Ahh sorry. All finite limits. My mistake.

Chad Nester (Jun 04 2021 at 17:00):

I guess the cartesian restriction categories (not necessarily discrete) would be the ones with all finite discrete limits... which is confusing.

Nathanael Arkor (Jun 04 2021 at 17:01):

Why do discrete cartesian restriction categories have restriction pullbacks?

Chad Nester (Jun 04 2021 at 17:03):

It's easier to explain why they have a kind of equalizer. Essentially the codiagonal map ("multiplication") is a kind of partial equality test -- defined iff its inputs are equal.

Chad Nester (Jun 04 2021 at 17:06):

In the literature these are called "latent equalizers", with "latent limits" being the sort of limits I'm talking about. Splitting restriction idempotents moves us to another 2-category (all the 0-cells have split restriction idempotents, and the 1-cells are restriction functors instead of restriction semifunctors). Limits in this other 2-category are called "restriction limits", and if we restrict to the 0-cells that happen to be discrete cartesian restriction categories (with split restriction idempotents), then this is equivalent to the 2-category of categories with finite limits, finite limit preserving functors, and natural transformations.

Chad Nester (Jun 04 2021 at 17:07):

More concretely: If I have a discrete cartesian restriction category with split idempotents, then the category of total maps has finite limits. Conversely, the category of partial maps (spans with monic left leg) in any category with finite limits is a discrete cartesian restriction category with split restriction idempotents.

Chad Nester (Jun 04 2021 at 17:09):

If we drop the "with split restriction idempotents" part then we have to work with the "latent" limits, and in the weird 2-category, to obtain that discrete cartesian restriction categories are the ones with all finite (formal) limits.

Chad Nester (Jun 04 2021 at 17:09):

... but you can do it!

Nathanael Arkor (Jun 04 2021 at 17:09):

Oh, so a discrete cartesian restriction category has all finite latent limits, and if it is split, it additionally has all finite restriction limits (essentially by definition)?

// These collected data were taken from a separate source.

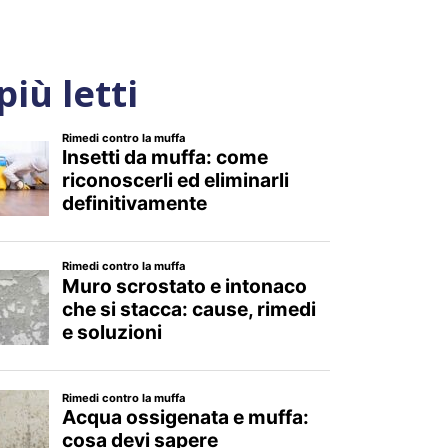
 più letti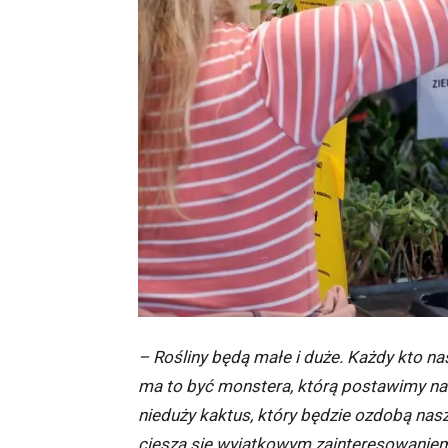
– Rośliny będą małe i duże. Każdy kto nas
ma to być monstera, którą postawimy na
nieduży kaktus, który będzie ozdobą nasz
cieszą się wyjątkowym zainteresowanie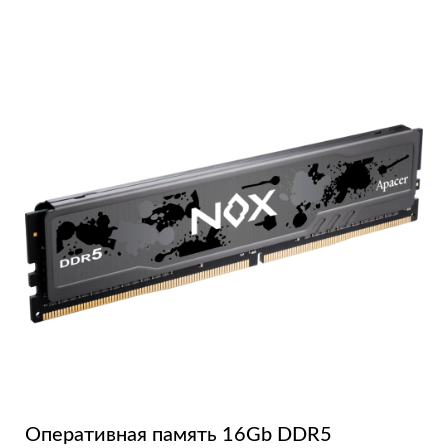
Оперативная память 16Gb DDR5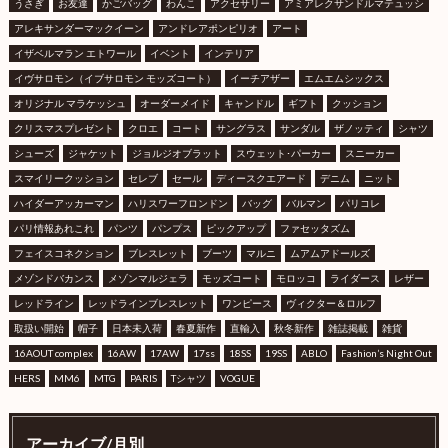
うさぎ
お友達
かごバッグ
わんこ
アクセサリー
アミアレクサンドルマテュッシ
アレキサンダーマックイーン
アンドレアポンピリオ
アート
イザベルマラン エトワール
イベント
インテリア
イヴサロモン（イブサロモン モッズコート）
イーチアザー
エムエムシックス
オリジナル マラケッシュ
オーダーメイド
キャンドル
ギフト
クッション
クリスマスプレゼント
クロエ
コート
サングラス
サンダル
ザノッティ
シャツ
シューズ
ジャケット
ジョルジオブラット
スウェット･パーカー
スニーカー
スマイリークッション
セレブ
セール
ディースクエアード
デニム
ニット
ハイダーアッカーマン
ハリスワーフロンドン
バッグ
バルマン
パリコレ
パリ情報あれこれ
パンツ
パンプス
ピックアップ
ファセッタズム
フェイスコネクション
ブレスレット
ブーツ
マルニ
ムアムアドールズ
メゾンドバカンス
メゾンマルジェラ
モッズコート
モロッコ
ライダース
レザー
レッドライン
レッドラインブレスレット
ワンピース
ヴィクター＆ロルフ
取扱い開始
帽子
日本未入荷
春夏新作
直輸入
秋冬新作
雑誌掲載
雑貨
16AOUT complex
16AW
17AW
17ss
18SS
19SS
ABLO
Fashion’s Night Out
HERS
MM6
MTG
PARIS
Tシャツ
VOGUE
アーカイブ/月別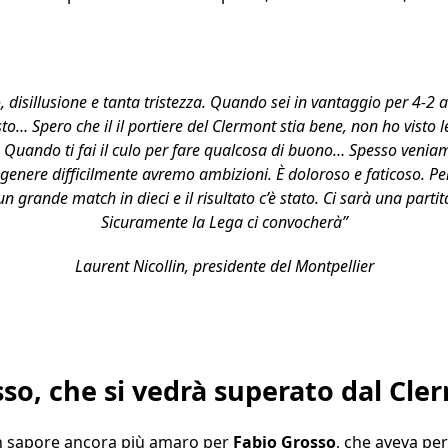
disillusione e tanta tristezza. Quando sei in vantaggio per 4-2 a
sto… Spero che il il portiere del Clermont stia bene, non ho vist
 Quando ti fai il culo per fare qualcosa di buono… Spesso venia
genere difficilmente avremo ambizioni. È doloroso e faticoso. Pe
n grande match in dieci e il risultato c’è stato. Ci sarà una part
Sicuramente la Lega ci convocherà”
Laurent Nicollin, presidente del Montpellier
sso, che si vedrà superato dal Cl
 un sapore ancora più amaro per
Fabio Grosso
, che aveva per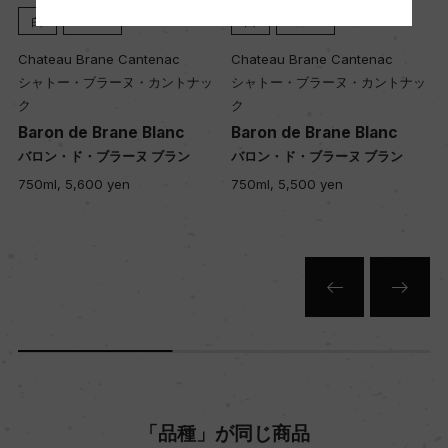
ー
白
2024
白
2023
Chateau Brane Cantenac
Chateau Brane Cantenac
シャトー・ブラーヌ・カントナッ
シャトー・ブラーヌ・カントナッ
Wine Advocate 獲得点
ク
ク
ー
Baron de Brane Blanc
Baron de Brane Blanc
バロン・ド・ブラーヌ ブラン
バロン・ド・ブラーヌ ブラン
750ml, 5,600 yen
750ml, 5,500 yen
国内ワイン専門誌評価歴
ー
Wine Spectator 得点
ー
醗酵・熟成
醗酵：ステンレスタンク
「品種」が同じ商品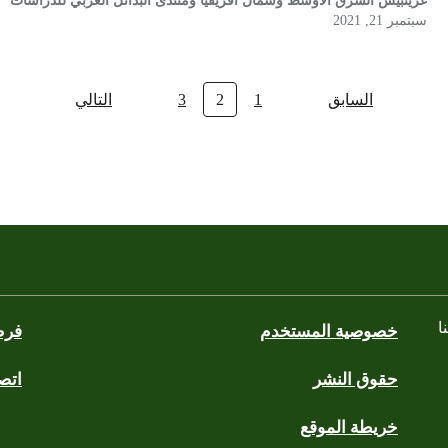
غرينبيس الشرق الأوسط وشمال أفريقيا ومنتدى البدائل العربي للدراسات
سبتمبر 21, 2021
السابق
1
2
3
التالي
ا
خصوصية المستخدم
فرص
حقوق النشر
اتصل
blues
wh
خريطة الموقع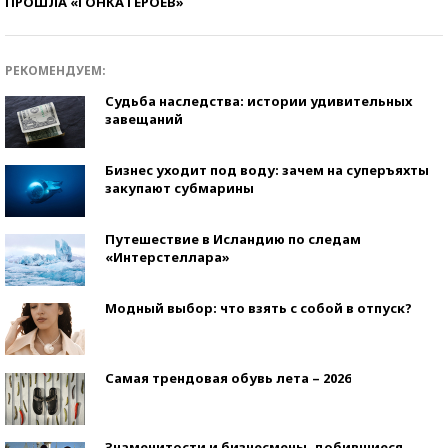
ПРОШЛА «ГОНКА ГЕРОЕВ»
РЕКОМЕНДУЕМ:
Судьба наследства: истории удивительных
завещаний
Бизнес уходит под воду: зачем на суперъяхты
закупают субмарины
Путешествие в Исландию по следам
«Интерстеллара»
Модный выбор: что взять с собой в отпуск?
Самая трендовая обувь лета – 2026
Знаменитости и бизнесмены, добившиеся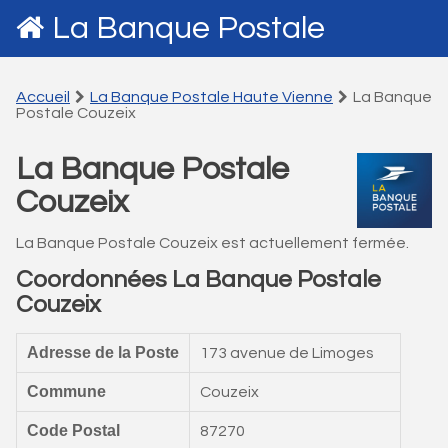
La Banque Postale
Accueil
La Banque Postale Haute Vienne
La Banque
Postale Couzeix
La Banque Postale
Couzeix
La Banque Postale Couzeix est actuellement fermée.
Coordonnées La Banque Postale
Couzeix
Adresse de la Poste
173 avenue de Limoges
Commune
Couzeix
Code Postal
87270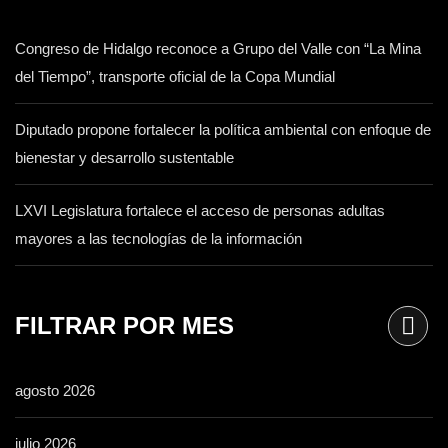
Congreso de Hidalgo reconoce a Grupo del Valle con “La Mina
del Tiempo”, transporte oficial de la Copa Mundial
Diputado propone fortalecer la política ambiental con enfoque de
bienestar y desarrollo sustentable
LXVI Legislatura fortalece el acceso de personas adultas
mayores a las tecnologías de la información
FILTRAR POR MES
agosto 2026
julio 2026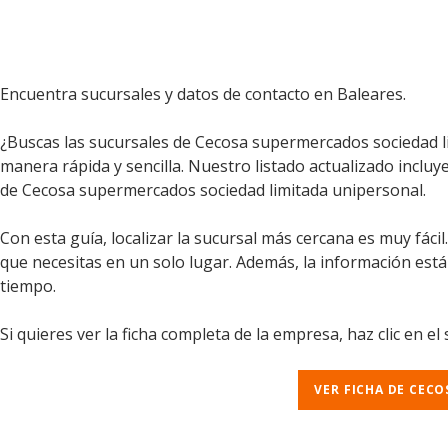
Encuentra sucursales y datos de contacto en Baleares.
¿Buscas las sucursales de Cecosa supermercados sociedad l
manera rápida y sencilla. Nuestro listado actualizado incluy
de Cecosa supermercados sociedad limitada unipersonal.
Con esta guía, localizar la sucursal más cercana es muy fáci
que necesitas en un solo lugar. Además, la información est
tiempo.
Si quieres ver la ficha completa de la empresa, haz clic en el
VER FICHA DE CEC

Chad Nester (Jun 04 2021 at 17:09):

Yes.

Nathanael Arkor (Jun 04 2021 at 17:09):

Chad Nester said:

If we drop the "with split restriction idempotents" part then we have to work with the "latent" limits, and in the weird 2-category, to obtain that discrete cartesian restriction categories are the ones with all finite (formal) limits.

Right, got it, thanks!

Nathanael Arkor (Jun 04 2021 at 17:10):

There are lots of interesting subtleties with restriction categories.

Chad Nester (Jun 04 2021 at 17:11):

Everything gets harder when you don't want to insist on split restriction idempotents :exhausted:

James Wood (Jun 05 2021 at 07:26):

By any chance, is there a well behaved notion of rig object in a Cartesian restriction category (given that I secretly care about partial rigs and whether they're interesting)? I think the naïve definition of partial rig is ill behaved because partial modules over such a partial rig have no 0 object, or something like that.

Chad Nester (Jun 06 2021 at 09:53):

I guess the obvious notions of partial rig are where the multiplication is a partial function, the addition is a partial function, or both are partial functions. I think you get a sensible category of partial rigs in all three cases, although I don’t know about the modules. Has anyone studied this? (I’d be interested to know!)

Karem (May 07 2022 at 02:37):

I am new to zulip if I wish to discuss algebraic geometry argument which channel do I use?

John Baez (May 07 2022 at 04:34):

Hi! Go to #theory: algebraic geometry

Karem (May 07 2022 at 05:01):

Thanks! Zulip is pretty cool!